White

THE FOLLOWING IS A PUBLIC SERVICE ANNOUNCEMENT FOR PEOPLE WHO USE THE INTERNET.

Among the effects of Paul Graham’s famous remark, “The Web is turning writing into a conversation,” is that people are beginning to understand the ways in which “content,” such as blog posts, are a first-class manifestation of information. This is fundamentally important: since “information is the detachment of a resource from capital already detached from land,” as McKenzie Wark theorizes in A Hacker Manifesto, the value inherent in blog posts has little to do with their association with a particular blog, but rather the ideas they inspire in any given reader. In other words, where you read a blog post is not as important as the author’s ability to transfer their ideas to you.

One of the prerequisites necessary to transfer ideas from one individual to another is exposure; if you never read this blog post, there is no possibility that the idea I’m writing about will make it into your mind. As a result, I’m frequently flattered by requests from group blogging initiatives to join them. However, I am also perpetually confused by these requests.

My response to such requests is always the same: “My blog is expressly CC BY-NC-ND licensed, and offers full-text RSS feeds; if you ever see something you want to cross-post to your non-commercial blog, don’t ask me, just cross-post it, even in full, without alteration, and include a link back to the original post on my blog.” Cross-posting my content in this way is not just the Internet equivalent of “imitation is the sincerest form of flattery,” your cross-post also functions as a distributed backup copy and even a censorship circumvention node for me.
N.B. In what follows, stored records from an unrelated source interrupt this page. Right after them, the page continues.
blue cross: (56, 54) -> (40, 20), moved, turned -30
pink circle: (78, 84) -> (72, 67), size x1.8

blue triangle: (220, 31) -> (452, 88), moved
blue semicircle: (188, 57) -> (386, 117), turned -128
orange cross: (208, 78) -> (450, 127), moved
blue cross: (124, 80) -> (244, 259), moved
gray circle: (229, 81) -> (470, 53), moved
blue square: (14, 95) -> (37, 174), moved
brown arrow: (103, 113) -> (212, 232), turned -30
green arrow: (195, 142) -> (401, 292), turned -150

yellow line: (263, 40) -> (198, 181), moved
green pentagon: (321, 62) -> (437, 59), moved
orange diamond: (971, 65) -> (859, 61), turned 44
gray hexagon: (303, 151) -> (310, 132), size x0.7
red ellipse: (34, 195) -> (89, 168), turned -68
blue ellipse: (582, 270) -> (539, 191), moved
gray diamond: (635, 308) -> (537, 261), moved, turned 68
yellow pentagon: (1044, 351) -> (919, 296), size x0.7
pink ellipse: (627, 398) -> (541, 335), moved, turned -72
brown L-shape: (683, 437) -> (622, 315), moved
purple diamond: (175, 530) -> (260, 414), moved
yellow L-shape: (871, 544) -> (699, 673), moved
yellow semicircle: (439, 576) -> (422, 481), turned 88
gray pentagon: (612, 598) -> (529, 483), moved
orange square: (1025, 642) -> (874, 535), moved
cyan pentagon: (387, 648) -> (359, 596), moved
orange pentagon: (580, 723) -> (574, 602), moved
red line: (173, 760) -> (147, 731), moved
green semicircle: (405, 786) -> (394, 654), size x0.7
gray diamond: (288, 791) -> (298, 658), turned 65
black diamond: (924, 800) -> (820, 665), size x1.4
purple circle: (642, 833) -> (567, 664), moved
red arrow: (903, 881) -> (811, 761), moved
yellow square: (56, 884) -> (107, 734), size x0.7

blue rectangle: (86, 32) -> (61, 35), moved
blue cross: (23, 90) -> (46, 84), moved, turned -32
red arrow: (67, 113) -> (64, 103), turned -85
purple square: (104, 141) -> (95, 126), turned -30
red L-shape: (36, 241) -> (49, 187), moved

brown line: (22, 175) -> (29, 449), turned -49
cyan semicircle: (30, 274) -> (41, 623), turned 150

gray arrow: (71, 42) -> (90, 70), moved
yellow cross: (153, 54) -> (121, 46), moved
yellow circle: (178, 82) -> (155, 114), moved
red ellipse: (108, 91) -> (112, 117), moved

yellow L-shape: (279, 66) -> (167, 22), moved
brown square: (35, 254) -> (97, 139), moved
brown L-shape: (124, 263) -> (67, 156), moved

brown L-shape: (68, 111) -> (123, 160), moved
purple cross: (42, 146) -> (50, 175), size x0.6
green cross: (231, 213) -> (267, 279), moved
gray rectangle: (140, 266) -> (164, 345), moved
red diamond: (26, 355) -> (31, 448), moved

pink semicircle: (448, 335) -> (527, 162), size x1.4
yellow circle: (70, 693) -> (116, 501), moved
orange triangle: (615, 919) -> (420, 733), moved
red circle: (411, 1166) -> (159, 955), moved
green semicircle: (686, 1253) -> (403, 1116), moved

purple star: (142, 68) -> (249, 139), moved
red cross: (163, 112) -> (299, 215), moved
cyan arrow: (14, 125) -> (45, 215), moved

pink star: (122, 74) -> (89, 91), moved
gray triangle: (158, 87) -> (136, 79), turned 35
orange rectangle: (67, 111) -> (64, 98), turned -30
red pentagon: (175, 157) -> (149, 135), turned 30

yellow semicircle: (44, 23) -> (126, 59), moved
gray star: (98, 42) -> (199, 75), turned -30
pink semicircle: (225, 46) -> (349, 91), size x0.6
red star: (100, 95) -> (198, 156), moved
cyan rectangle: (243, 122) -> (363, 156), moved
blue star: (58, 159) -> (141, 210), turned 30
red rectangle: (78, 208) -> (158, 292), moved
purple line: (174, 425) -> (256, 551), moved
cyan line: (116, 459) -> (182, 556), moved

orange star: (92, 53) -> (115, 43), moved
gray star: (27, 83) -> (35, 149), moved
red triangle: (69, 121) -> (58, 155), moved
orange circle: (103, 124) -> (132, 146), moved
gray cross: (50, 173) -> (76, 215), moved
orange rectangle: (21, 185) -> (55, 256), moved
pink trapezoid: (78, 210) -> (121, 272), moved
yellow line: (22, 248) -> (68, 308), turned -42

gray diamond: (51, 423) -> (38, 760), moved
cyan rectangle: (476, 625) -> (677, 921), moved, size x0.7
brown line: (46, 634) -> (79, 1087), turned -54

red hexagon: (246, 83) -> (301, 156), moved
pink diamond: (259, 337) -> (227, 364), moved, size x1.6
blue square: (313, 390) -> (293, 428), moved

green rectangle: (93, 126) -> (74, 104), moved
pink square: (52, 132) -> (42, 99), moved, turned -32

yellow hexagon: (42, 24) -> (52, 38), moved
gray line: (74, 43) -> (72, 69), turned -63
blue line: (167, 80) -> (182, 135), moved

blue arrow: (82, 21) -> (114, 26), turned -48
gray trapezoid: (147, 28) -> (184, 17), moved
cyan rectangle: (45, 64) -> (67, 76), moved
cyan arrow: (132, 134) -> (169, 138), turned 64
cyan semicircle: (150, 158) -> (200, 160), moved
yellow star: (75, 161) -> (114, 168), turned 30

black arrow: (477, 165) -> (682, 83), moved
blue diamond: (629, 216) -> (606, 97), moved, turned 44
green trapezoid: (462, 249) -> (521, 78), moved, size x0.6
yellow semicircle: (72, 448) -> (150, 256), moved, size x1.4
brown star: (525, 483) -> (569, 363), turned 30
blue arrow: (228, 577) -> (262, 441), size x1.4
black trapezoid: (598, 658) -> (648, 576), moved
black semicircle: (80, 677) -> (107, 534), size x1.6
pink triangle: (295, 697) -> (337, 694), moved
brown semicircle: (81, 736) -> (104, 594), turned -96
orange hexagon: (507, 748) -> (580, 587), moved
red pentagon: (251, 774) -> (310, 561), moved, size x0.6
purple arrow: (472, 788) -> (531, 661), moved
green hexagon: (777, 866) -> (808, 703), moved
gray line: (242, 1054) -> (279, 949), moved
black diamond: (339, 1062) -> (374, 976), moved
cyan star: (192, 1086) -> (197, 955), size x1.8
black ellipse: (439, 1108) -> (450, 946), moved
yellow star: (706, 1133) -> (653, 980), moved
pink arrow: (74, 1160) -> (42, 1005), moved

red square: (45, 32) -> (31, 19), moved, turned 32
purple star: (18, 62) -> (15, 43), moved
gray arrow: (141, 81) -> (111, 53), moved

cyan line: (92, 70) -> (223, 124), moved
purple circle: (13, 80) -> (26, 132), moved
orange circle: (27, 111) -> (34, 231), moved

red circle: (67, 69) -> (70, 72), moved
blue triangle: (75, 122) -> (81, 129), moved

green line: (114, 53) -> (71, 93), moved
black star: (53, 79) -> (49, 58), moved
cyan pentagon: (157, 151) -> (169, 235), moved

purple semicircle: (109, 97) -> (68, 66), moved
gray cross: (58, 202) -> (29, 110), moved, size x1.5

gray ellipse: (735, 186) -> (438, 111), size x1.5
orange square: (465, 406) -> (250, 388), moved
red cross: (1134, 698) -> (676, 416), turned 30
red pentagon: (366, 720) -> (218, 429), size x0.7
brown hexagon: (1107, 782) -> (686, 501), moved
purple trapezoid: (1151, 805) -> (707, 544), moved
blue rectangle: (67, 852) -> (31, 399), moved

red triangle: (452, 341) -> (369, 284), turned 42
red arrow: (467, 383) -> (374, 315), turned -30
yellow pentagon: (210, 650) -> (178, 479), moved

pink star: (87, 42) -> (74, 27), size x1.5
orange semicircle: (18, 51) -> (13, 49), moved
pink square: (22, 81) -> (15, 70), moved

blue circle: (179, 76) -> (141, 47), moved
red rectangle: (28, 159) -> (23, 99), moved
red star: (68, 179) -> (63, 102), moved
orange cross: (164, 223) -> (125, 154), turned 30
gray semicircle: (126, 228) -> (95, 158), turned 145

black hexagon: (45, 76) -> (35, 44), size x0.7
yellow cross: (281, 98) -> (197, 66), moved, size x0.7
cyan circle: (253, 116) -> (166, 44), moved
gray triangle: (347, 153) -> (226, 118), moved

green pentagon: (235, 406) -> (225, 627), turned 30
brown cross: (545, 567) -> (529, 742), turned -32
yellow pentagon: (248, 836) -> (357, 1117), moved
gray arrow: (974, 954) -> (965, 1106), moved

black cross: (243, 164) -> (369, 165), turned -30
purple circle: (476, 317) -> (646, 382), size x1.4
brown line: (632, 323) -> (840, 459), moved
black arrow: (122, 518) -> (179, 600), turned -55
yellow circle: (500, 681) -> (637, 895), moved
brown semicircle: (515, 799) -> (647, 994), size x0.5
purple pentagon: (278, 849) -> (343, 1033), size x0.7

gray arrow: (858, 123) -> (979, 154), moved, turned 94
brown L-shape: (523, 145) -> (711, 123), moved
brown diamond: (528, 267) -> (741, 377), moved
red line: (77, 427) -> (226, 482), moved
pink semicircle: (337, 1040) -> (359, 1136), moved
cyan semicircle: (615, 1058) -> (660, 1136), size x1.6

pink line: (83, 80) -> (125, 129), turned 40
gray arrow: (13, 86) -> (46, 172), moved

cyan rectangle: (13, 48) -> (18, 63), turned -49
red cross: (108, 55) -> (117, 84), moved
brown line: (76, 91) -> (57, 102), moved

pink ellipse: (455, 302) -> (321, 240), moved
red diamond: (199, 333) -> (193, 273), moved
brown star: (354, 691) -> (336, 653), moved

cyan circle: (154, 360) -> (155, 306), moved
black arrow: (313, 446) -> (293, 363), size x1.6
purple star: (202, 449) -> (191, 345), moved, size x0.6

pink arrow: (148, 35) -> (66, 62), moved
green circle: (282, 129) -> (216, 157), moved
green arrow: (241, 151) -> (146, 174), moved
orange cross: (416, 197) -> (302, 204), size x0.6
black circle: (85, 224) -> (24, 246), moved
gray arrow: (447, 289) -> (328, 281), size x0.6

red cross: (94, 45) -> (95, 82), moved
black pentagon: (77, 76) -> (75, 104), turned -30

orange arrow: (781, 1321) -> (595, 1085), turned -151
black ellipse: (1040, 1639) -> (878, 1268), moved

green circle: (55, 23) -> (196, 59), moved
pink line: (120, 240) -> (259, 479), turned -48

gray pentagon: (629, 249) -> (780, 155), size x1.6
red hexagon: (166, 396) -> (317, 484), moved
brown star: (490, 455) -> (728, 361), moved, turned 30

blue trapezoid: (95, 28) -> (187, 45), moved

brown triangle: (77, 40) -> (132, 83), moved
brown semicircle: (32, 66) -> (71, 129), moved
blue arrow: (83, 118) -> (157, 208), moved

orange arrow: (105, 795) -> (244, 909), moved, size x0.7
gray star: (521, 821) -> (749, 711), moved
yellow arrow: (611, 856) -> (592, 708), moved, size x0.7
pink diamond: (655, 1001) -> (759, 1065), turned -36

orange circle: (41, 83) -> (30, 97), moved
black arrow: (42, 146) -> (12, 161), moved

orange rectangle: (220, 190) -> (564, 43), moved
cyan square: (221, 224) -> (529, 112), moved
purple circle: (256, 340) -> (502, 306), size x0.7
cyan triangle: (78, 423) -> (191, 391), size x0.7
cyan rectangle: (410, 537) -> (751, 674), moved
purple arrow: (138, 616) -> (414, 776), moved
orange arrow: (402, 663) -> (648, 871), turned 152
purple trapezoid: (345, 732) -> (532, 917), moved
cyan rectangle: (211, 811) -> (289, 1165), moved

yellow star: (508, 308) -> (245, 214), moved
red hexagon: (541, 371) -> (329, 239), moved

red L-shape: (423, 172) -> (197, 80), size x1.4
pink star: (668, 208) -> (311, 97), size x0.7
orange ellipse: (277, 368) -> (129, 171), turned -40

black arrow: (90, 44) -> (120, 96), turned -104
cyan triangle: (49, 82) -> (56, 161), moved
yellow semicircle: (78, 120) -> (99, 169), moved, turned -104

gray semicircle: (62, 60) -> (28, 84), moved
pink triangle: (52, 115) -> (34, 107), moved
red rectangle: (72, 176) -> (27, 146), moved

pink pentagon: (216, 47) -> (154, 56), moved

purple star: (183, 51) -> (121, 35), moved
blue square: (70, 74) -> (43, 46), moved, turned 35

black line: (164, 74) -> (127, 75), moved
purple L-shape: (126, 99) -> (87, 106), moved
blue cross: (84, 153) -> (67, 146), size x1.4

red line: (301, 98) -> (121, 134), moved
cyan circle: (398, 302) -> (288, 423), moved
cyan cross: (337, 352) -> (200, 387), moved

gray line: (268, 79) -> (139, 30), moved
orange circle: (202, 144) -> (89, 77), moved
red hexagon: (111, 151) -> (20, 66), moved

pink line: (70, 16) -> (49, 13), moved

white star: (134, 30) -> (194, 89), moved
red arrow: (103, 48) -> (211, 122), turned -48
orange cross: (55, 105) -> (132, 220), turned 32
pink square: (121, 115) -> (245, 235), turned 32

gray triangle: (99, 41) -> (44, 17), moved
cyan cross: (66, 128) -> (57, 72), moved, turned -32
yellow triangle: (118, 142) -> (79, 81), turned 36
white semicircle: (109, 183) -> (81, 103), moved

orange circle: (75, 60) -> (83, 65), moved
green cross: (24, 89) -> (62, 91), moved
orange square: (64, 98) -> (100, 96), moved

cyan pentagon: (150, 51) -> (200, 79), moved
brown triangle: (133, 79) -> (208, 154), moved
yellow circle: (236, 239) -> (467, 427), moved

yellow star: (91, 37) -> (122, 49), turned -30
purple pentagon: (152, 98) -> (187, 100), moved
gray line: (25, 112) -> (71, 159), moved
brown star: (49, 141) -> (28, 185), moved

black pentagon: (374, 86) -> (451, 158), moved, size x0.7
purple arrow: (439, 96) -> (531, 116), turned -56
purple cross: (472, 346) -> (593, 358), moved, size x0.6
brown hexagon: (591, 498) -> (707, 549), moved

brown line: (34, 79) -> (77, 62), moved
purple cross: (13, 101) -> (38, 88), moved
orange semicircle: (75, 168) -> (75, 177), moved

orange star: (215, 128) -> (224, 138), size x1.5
So, for the love of good and worthwhile ideas, do not hesitate to copy my content and republish it elsewhere. In fact, as long as you are careful not to decontextualize it and you include proper attribution, I’d far prefer you cross-posted my writing than asked me to write something similar from scratch. In the former, you’re rewarding my ideas (you are not stealing), and in the latter, you’re forcing me to reinvent wheels.

If the tables were turned, which would you prefer to be asked?

END OF TRANSMISSION.

(I originally authored this piece on May 25, 2011 over on one of my other blogs.)